Deutsche Bank Gambles on Vegas' Newest Hotel and Casino

Can the Cosmopolitan survive in the struggling Sin City?

ByABC News
January 17, 2011, 1:15 PM

Jan. 18, 2011 — -- The hottest party in Las Vegas this New Year's Eve was not at any of the monster casinos people know so well. In fact, it had nothing to do with magicians or show girls.

Instead, Jay-Z and Coldplay headlined a concert that included performances by Beyonce, John Mayer and Kanye West at a hotel start-up on Vegas' Strip. The property had no history and no customer base, and many thought it had no chance of ever opening. But against all odds, The Cosmopolitan is the talk of Sin City these days, for reasons that go far beyond its curious ad campaign, which includes a bellboy with no pants.

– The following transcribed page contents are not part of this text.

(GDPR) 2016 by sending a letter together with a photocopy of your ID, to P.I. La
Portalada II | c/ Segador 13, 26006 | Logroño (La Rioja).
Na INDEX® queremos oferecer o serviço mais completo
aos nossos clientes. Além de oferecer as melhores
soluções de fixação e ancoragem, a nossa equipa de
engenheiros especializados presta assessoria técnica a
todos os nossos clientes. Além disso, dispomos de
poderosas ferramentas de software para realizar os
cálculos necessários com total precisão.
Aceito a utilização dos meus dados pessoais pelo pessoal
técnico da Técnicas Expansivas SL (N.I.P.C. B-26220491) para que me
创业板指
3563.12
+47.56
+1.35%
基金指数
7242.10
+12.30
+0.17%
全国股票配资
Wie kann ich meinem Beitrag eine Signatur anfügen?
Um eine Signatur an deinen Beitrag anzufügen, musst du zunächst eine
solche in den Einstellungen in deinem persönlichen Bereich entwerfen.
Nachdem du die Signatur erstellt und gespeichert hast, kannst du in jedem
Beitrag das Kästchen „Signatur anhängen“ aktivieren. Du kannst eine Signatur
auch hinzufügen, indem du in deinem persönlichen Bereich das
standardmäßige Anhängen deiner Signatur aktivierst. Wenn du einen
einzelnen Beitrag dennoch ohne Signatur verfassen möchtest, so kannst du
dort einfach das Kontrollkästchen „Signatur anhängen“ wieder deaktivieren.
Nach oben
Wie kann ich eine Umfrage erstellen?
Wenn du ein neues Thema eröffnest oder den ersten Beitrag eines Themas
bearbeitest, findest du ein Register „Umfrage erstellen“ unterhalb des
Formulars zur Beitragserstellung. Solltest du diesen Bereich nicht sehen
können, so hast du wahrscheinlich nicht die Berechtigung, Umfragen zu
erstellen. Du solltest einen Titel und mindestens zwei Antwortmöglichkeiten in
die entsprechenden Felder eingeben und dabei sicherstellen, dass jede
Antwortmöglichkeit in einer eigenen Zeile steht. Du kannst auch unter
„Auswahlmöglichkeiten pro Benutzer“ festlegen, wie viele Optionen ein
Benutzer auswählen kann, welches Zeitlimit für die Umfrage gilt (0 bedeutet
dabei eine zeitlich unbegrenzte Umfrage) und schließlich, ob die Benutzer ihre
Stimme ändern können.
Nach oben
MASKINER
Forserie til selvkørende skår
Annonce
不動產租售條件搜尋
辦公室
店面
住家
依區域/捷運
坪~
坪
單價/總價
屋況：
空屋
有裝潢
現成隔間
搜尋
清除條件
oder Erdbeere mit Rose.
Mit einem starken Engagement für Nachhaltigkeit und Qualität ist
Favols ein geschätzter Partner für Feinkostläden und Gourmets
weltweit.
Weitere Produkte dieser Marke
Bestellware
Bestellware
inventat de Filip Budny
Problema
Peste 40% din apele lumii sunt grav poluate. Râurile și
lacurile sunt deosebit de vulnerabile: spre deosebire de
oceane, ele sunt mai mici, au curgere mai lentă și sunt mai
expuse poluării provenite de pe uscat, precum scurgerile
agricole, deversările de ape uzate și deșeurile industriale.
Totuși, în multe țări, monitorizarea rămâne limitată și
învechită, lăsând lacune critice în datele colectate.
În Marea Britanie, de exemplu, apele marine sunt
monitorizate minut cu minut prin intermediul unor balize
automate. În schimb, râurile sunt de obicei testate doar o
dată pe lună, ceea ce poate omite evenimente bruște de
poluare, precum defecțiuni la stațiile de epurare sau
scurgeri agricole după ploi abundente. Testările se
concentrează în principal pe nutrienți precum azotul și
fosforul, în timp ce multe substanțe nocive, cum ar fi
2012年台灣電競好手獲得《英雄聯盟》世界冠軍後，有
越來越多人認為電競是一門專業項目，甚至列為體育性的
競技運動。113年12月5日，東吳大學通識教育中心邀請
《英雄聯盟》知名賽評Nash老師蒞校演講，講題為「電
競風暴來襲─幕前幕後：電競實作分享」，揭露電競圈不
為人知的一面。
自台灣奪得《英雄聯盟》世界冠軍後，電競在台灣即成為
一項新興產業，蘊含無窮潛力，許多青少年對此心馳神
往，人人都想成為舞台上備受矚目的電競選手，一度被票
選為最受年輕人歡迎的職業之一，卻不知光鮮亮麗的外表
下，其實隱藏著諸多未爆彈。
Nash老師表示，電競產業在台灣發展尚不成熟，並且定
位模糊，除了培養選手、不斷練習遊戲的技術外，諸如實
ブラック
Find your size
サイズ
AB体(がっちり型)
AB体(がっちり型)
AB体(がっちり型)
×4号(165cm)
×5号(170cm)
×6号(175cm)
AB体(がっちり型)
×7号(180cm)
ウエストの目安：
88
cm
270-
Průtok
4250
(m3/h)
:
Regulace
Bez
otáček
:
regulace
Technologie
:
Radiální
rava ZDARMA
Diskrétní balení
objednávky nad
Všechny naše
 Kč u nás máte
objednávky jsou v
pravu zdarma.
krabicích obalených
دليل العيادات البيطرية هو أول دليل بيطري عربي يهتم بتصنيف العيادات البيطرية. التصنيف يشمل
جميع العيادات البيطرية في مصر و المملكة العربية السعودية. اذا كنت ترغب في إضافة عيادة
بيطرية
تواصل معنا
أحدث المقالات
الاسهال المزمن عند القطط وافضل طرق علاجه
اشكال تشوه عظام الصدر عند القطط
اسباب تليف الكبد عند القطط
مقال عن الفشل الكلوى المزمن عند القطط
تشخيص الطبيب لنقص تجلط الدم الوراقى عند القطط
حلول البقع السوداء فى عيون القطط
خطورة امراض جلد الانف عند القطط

"My mom called me and she said, 'I saw that commercial and I don't know what it meant, but I kind of liked it,'" said John Unwin, the CEO of The Cosmopolitan. "We've had good's got a pants-less bellboy and it's got puppies."

Unwin is the leading man in a story that symbolizes America's boom-and-bust era like few others.

Six years ago a developer named Ian Bruce Eichner had plans for a $3.9 billion monstrosity with 28-foot-robots playing guitars and a tower of expensive condos. But when he defaulted on his loans, Deutsche Bank became the sudden owners of the unfinished hotel-casino, and the first bank to own a hotel on the Vegas Strip.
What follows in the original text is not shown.